More than 200 people attended a special function organised by the NSW Jewish Board of Deputies at the NSW Parliament today to mark the 100th anniversary of Raoul Wallenberg’s birthday.

Two stories emerged from this gathering…one which was made public and the other which came to light after the function.

HE Yuval Rotem, Ervin Forrester, HE Sven-Olof Petersson and the Wallenberg document

Following addresses from NSW Premier NSW Premier Barry O’Farrell, Israeli Ambassador Yuval Rotem, Swedish Ambassador  Sven-Olof Petersson and Anna Maria Siko, Ambassador of Hungary to Australia during which the premier announced a new human rights award in the name of Raoul Wallenberg, the meeting heard a moving address by George Farkas whose late father John was Wallenberg’s right hand man.

Wallenberg’s signature

When the meeting was over 88-yr-old Ervin Forrester came forward with his wife Mary Ann to meet the speakers. In his hand he was clutching documents sealed in plastic…documents bearing the signature of Wallenberg who had saved Forrester’s life.

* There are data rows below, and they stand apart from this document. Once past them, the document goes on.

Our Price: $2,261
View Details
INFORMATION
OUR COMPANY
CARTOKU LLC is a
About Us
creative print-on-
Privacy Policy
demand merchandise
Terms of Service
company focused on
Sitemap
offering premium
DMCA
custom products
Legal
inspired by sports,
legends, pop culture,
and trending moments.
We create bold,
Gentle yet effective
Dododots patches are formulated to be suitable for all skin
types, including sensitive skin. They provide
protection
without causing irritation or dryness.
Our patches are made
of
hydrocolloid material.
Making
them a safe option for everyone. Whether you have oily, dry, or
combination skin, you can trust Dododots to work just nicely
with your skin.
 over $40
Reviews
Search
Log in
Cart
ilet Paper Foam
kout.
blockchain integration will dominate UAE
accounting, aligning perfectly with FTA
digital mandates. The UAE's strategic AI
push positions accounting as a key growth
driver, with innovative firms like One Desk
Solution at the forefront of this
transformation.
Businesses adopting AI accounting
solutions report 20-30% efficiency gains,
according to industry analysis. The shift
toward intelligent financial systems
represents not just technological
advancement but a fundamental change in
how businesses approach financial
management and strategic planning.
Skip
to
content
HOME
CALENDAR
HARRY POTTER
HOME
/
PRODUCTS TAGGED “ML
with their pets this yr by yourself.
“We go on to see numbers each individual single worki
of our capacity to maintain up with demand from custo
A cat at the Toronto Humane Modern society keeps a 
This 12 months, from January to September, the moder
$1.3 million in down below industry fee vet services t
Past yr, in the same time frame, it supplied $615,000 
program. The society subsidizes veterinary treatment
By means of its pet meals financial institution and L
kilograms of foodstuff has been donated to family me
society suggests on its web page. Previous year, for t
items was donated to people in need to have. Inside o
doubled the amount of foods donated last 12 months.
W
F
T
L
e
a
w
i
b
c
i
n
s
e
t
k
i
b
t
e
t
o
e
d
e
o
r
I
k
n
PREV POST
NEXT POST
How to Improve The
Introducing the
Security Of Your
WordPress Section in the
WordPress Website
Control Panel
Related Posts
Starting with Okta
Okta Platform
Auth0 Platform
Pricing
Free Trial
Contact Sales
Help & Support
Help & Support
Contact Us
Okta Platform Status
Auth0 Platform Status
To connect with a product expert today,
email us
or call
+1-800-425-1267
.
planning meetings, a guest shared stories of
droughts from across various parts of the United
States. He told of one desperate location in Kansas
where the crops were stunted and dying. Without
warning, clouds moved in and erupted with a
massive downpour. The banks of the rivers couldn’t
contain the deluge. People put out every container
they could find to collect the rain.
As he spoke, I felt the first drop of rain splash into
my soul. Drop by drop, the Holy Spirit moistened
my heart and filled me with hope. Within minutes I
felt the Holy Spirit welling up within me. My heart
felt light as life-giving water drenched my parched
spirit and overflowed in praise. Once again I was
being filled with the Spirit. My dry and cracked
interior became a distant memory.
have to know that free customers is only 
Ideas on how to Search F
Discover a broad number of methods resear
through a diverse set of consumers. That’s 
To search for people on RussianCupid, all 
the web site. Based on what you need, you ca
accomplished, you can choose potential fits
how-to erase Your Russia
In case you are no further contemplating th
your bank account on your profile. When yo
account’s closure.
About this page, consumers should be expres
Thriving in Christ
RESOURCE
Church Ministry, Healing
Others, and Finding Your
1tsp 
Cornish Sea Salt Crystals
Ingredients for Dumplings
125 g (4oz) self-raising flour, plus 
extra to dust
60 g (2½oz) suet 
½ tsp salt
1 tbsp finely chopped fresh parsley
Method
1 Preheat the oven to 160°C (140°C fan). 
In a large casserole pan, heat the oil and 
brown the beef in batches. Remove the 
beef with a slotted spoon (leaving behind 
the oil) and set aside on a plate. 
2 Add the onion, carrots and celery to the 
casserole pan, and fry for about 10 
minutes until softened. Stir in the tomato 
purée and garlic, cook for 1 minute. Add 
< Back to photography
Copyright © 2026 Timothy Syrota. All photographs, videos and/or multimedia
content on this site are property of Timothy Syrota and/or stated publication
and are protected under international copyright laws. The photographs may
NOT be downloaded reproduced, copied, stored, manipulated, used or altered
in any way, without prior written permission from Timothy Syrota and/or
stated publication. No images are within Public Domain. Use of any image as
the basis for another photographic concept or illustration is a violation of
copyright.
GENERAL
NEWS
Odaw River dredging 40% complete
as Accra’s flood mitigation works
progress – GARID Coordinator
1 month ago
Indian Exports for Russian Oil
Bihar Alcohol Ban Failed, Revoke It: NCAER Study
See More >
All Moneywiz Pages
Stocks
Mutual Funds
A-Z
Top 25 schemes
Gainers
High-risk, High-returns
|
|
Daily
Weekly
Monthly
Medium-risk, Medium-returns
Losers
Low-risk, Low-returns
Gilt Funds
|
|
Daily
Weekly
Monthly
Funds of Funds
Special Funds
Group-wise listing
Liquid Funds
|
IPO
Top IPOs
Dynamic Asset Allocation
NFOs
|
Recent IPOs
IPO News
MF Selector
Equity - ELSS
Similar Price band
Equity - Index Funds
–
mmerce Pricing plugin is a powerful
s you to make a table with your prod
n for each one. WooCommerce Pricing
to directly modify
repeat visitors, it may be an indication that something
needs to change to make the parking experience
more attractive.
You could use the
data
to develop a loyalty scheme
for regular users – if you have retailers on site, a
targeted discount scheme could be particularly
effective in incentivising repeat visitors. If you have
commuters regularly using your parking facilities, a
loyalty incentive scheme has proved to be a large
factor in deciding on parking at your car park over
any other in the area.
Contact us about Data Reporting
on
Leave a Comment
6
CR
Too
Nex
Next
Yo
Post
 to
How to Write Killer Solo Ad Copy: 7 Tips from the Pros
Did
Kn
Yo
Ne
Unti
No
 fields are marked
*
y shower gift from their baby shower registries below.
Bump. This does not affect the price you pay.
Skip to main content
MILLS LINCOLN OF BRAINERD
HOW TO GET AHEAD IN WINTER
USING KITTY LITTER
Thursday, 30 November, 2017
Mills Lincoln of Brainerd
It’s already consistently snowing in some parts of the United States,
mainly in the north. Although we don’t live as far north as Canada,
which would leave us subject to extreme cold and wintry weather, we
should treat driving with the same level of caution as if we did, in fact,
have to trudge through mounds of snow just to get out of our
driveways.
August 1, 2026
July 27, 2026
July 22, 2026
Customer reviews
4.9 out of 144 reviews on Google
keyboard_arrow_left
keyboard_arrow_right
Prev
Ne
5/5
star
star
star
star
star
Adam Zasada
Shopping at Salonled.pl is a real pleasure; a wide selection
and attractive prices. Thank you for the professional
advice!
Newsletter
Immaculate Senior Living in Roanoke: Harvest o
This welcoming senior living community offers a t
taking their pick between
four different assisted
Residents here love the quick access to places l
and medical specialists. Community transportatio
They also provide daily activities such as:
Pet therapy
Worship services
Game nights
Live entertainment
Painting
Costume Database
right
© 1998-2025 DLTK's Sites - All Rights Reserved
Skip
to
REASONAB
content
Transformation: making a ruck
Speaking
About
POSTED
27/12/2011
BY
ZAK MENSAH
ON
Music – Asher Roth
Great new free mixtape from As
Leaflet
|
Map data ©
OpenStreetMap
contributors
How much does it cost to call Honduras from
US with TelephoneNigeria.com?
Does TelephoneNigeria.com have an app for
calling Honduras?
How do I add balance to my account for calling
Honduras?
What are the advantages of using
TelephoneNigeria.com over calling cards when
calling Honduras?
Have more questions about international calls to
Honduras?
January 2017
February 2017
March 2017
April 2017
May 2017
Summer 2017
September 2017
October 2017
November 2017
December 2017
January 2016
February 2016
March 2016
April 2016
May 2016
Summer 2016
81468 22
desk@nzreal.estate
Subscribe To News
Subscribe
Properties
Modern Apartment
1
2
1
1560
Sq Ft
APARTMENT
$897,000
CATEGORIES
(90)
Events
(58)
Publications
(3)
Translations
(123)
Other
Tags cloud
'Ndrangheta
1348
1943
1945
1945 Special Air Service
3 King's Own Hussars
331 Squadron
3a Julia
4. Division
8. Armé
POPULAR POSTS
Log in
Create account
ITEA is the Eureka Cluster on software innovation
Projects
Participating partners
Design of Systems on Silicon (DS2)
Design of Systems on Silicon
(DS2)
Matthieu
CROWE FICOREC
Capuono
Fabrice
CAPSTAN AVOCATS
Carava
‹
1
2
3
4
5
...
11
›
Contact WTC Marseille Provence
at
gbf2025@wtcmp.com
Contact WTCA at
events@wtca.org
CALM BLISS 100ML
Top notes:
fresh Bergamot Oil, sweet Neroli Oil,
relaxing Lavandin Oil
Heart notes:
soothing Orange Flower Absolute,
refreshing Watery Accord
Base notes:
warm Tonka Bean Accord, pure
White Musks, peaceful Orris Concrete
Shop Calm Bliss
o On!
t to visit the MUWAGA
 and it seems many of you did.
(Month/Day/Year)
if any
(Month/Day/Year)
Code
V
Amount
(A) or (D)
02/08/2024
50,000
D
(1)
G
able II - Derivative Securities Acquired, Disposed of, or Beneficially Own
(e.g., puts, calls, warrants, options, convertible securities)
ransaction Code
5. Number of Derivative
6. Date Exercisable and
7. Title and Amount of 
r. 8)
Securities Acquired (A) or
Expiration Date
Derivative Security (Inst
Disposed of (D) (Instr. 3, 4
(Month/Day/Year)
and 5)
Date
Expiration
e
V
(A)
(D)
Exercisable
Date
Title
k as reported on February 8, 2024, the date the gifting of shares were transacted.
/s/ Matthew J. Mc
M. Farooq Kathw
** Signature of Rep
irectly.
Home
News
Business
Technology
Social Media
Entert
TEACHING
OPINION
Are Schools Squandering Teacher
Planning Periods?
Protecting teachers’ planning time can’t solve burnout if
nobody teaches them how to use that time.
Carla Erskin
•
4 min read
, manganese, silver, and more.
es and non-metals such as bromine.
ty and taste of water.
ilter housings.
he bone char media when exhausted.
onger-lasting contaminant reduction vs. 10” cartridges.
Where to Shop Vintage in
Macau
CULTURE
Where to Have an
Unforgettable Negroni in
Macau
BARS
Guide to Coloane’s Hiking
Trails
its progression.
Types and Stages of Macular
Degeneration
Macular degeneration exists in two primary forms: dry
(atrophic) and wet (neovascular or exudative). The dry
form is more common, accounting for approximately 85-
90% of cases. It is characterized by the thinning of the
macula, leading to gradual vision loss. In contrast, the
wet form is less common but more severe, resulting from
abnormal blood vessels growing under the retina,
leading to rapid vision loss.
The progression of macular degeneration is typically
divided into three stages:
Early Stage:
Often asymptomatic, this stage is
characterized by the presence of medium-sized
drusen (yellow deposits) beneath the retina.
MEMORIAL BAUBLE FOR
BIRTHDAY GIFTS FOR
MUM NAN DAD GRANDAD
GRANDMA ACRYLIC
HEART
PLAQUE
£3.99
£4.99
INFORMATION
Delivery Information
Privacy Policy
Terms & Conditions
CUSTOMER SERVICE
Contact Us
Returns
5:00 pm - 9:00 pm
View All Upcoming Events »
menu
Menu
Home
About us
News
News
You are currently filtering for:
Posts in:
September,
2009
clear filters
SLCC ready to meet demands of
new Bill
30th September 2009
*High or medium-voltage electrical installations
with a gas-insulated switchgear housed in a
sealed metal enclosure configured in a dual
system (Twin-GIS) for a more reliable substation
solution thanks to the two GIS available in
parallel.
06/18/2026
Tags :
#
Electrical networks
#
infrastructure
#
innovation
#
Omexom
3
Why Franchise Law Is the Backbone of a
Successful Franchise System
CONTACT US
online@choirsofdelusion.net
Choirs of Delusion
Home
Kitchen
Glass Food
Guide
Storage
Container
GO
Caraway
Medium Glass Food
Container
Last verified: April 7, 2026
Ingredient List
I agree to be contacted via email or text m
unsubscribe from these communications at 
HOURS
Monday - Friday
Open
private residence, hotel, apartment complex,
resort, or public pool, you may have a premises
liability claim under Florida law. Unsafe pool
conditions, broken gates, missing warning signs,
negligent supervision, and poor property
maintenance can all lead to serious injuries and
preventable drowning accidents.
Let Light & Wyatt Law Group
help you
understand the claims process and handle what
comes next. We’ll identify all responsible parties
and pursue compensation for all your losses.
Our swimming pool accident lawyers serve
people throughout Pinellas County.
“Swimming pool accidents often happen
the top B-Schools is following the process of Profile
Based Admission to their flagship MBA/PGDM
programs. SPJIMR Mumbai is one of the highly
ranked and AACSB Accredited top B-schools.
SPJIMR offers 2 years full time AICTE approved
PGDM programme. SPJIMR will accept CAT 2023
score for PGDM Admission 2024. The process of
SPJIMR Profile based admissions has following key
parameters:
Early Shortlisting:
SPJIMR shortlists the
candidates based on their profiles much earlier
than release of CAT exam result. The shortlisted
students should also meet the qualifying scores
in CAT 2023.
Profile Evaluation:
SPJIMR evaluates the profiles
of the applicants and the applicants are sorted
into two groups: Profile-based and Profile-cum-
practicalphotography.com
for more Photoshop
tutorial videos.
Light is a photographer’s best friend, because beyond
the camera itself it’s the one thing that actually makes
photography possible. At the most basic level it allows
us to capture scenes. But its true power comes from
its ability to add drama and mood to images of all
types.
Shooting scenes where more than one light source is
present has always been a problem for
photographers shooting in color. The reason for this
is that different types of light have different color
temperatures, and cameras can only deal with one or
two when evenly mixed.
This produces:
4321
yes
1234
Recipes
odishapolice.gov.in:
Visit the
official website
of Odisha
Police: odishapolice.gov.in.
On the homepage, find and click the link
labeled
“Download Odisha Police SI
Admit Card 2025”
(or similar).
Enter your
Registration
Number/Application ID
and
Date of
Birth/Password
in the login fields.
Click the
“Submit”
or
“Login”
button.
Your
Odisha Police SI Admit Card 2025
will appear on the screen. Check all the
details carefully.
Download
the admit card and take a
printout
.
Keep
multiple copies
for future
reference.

Ervin Forrester told J-Wire: “In 1944, I was moved with a group of Hungarian Jews from Budapest to Sopron,a small town near the Austrian. We were placed in homes in the village and used as slave labour. All the others were eventually moved to Matthausen but I escaped. I tried to buy a rail ticket back to Budapest but the Russians had bombed the tracks. The only way I could get back was to trick Germans into believing I was a member of the Hitler Youth as I was wearing an armband stating that I was a military worker. A Wehrmacht officer believed my story and drove me back to Budapest. I had to find somewhere to stay and was put up by the Red Cross. But one day, the Hungarian Nazis surrounded the building in which about 20 of us were staying and we were arrested. I was charged by a military court of desertion and sentenced to death.”

The 20-yr-old had only one chance of survival.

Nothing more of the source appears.